=== Work task ===
Only the lines from the one with "To respond to" to the end of the data below should be returned, each exactly as it stands.
Records for this task below:
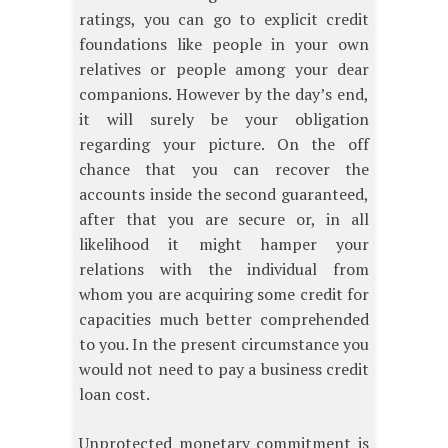
ratings, you can go to explicit credit
foundations like people in your own
relatives or people among your dear
companions. However by the day’s end,
it will surely be your obligation
regarding your picture. On the off
chance that you can recover the
accounts inside the second guaranteed,
after that you are secure or, in all
likelihood it might hamper your
relations with the individual from
whom you are acquiring some credit for
capacities much better comprehended
to you. In the present circumstance you
would not need to pay a business credit
loan cost.
Unprotected monetary commitment is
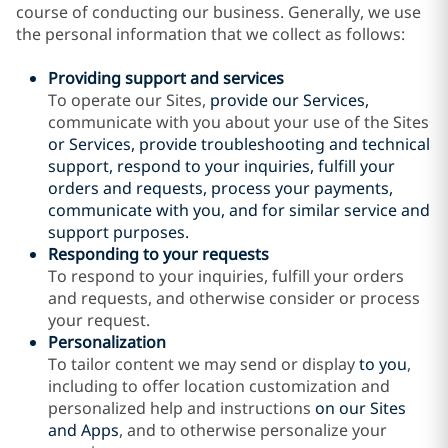
course of conducting our business. Generally, we use
the personal information that we collect as follows:
Providing support and services
To operate our Sites,
provide our Services,
communicate with you about your use of the Sites
or Services
, provide troubleshooting and technical
support, respond to your inquiries, fulfill your
orders and requests, process your payments,
communicate with you, and for similar service and
support purposes.
Responding to your requests
To respond to your inquiries, fulfill your orders
and requests, and otherwise consider or process
your request.
Personalization
To tailor content we may send or display
to you
,
including to offer location customization and
personalized help and instructions
on our Sites
and Apps
, and to otherwise personalize your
End of Records for this task.
=== Exercise response ===
To respond to your inquiries, fulfill your orders
and requests, and otherwise consider or process
your request.
Personalization
To tailor content we may send or display
to you
,
including to offer location customization and
personalized help and instructions
on our Sites
and Apps
, and to otherwise personalize your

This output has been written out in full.